Wildfires torch illegal marijuana gardens in southern Oregon

CAVE JUNCTION - A wildfire raging through southern Oregon has burned more than trees - illegal marijuana gardens are going up in expensive puffs of smoke, police say.

"We're getting reports from some of the firefighters out there of (marijuana) grows," said Lt. Lee Harman of the Josephine County sheriff's office. "But we're not gonna put our Marijuana Eradication Team (ahead) of the firefighters."

Some of the world's highest-grade marijuana is grown in the Siskiyou National Forest and the Kalmiopsis Wilderness, where the Florence and Sour Biscuit fires have consumed about 183,000 acres.

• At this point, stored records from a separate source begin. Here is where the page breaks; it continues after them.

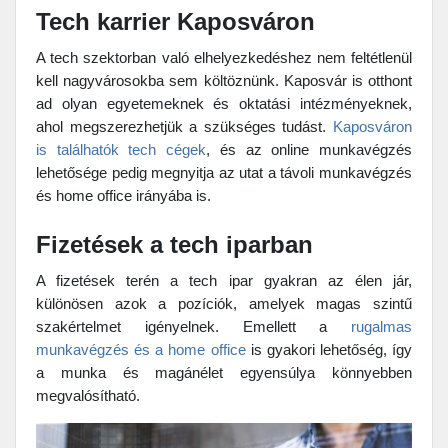
Tech karrier Kaposváron
A tech szektorban való elhelyezkedéshez nem feltétlenül
kell nagyvárosokba sem költöznünk. Kaposvár is otthont
ad olyan egyetemeknek és oktatási intézményeknek,
ahol megszerezhetjük a szükséges tudást.
Kaposváron
is találhatók tech cégek
, és az online munkavégzés
lehetősége pedig megnyitja az utat a távoli munkavégzés
és home office irányába is.
Fizetések a tech iparban
A fizetések terén a tech ipar gyakran az élen jár,
különösen azok a pozíciók, amelyek magas szintű
szakértelmet igényelnek. Emellett a
rugalmas
munkavégzés és a home office
is gyakori lehetőség, így
a munka és magánélet egyensúlya könnyebben
megvalósítható.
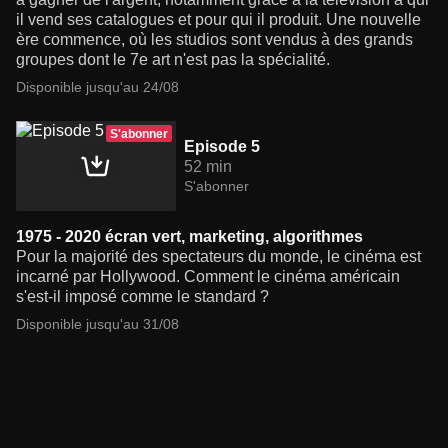
il vend ses catalogues et pour qui il produit. Une nouvelle
ère commence, où les studios sont vendus à des grands
groupes dont le 7e art n'est pas la spécialité.
Disponible jusqu'au 24/08
S'abonner
Episode 5
52 min
S'abonner
1975 - 2020 écran vert, marketing, algorithmes
Pour la majorité des spectateurs du monde, le cinéma est
incarné par Hollywood. Comment le cinéma américain
s'est-il imposé comme le standard ?
Disponible jusqu'au 31/08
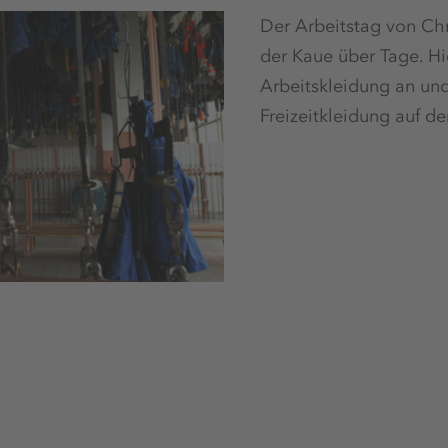
Der Arbeitstag von Chr
der Kaue über Tage. Hie
Arbeitskleidung an un
Freizeitkleidung auf d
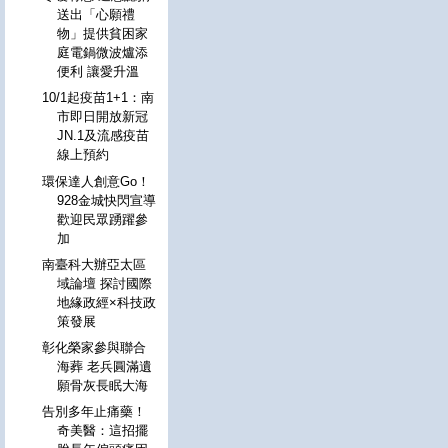
送出「心願禮
物」提供貧困家
庭電鍋微波爐添
便利 讓愛升溫
10/1起疫苗1+1：南
市即日開放新冠
JN.1及流感疫苗
線上預約
環保達人創意Go！
928金城快閃宣導
歡迎民眾踴躍參
加
南臺科大辦亞太區
域論壇 探討國際
地緣政經×科技政
策發展
彰化榮家參與聯合
海葬 老兵圓滿遺
願骨灰長眠大海
告別多年止痛藥！
奇美醫：這招擺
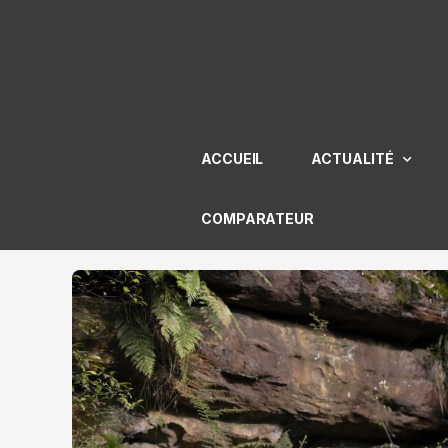
Aller
au
contenu
ACCUEIL
ACTUALITÉ
COMPARATEUR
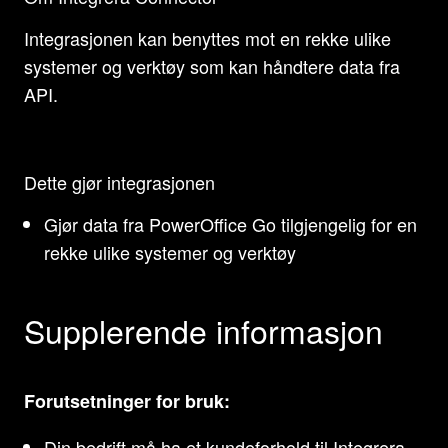
Integrasjonen kan benyttes mot en rekke ulike
systemer og verktøy som kan håndtere data fra
API.
Dette gjør integrasjonen
Gjør data fra PowerOffice Go tilgjengelig for en
rekke ulike systemer og verktøy
Supplerende informasjon
Forutsetninger for bruk:
Din bedrift må ha et kundeforhold til Integrera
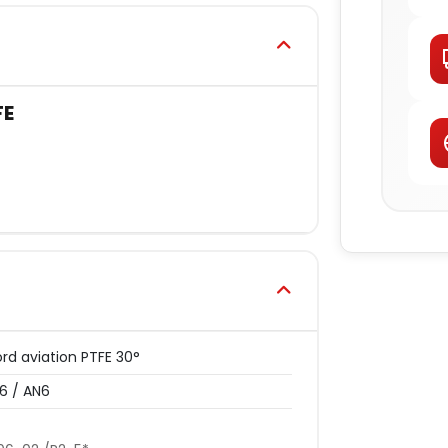
FE
rd aviation PTFE 30°
6 / AN6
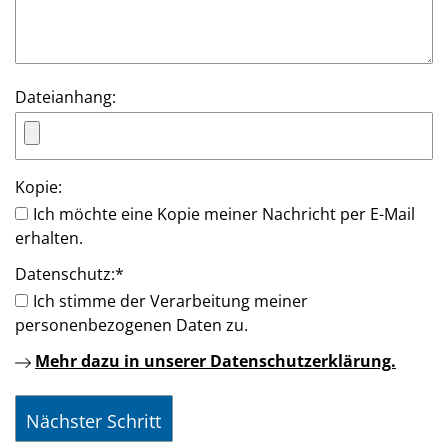
Dateianhang:
Kopie:
Ich möchte eine Kopie meiner Nachricht per E-Mail
erhalten.
Datenschutz:
*
Ich stimme der Verarbeitung meiner
personenbezogenen Daten zu.
Mehr dazu in unserer Datenschutzerklärung.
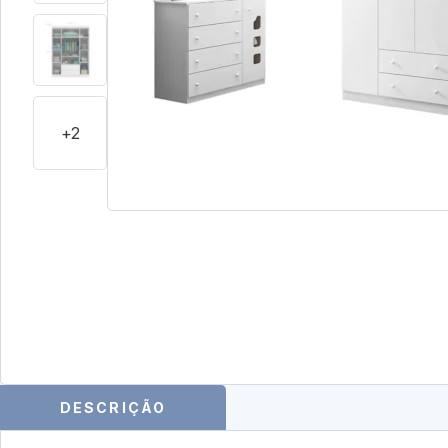
+2
DESCRIÇÃO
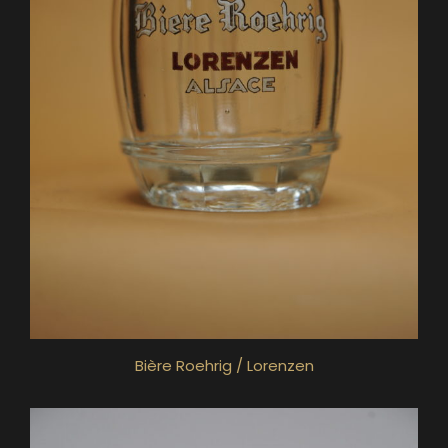
Bière Roehrig / Lorenzen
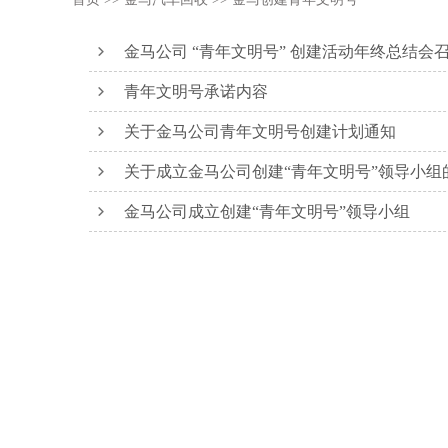
金马公司 “青年文明号” 创建活动年终总结会
青年文明号承诺内容
关于金马公司青年文明号创建计划通知
关于成立金马公司创建“青年文明号”领导小组
金马公司成立创建“青年文明号”领导小组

It's unclear how much marijuana is burning as the two fires move through the mountains.

Lt. Brian Anderson, who once headed the sheriff's Marijuana Eradication Team, said he couldn't begin to guess how the burning of marijuana plants on federal lands might affect the local economy.

But some people familiar with growing cannabis said wildfires this late in the summer could have a devastating impact on serious growers' gardens.

Marijuana has been a cash crop in the southwestern Oregon county since at least the mid-1960s. But by 1976, new methods of growing the plants caught hold in and around the verdant Illinois Valley, once hailed as the Italy of Oregon for its abundant agriculture.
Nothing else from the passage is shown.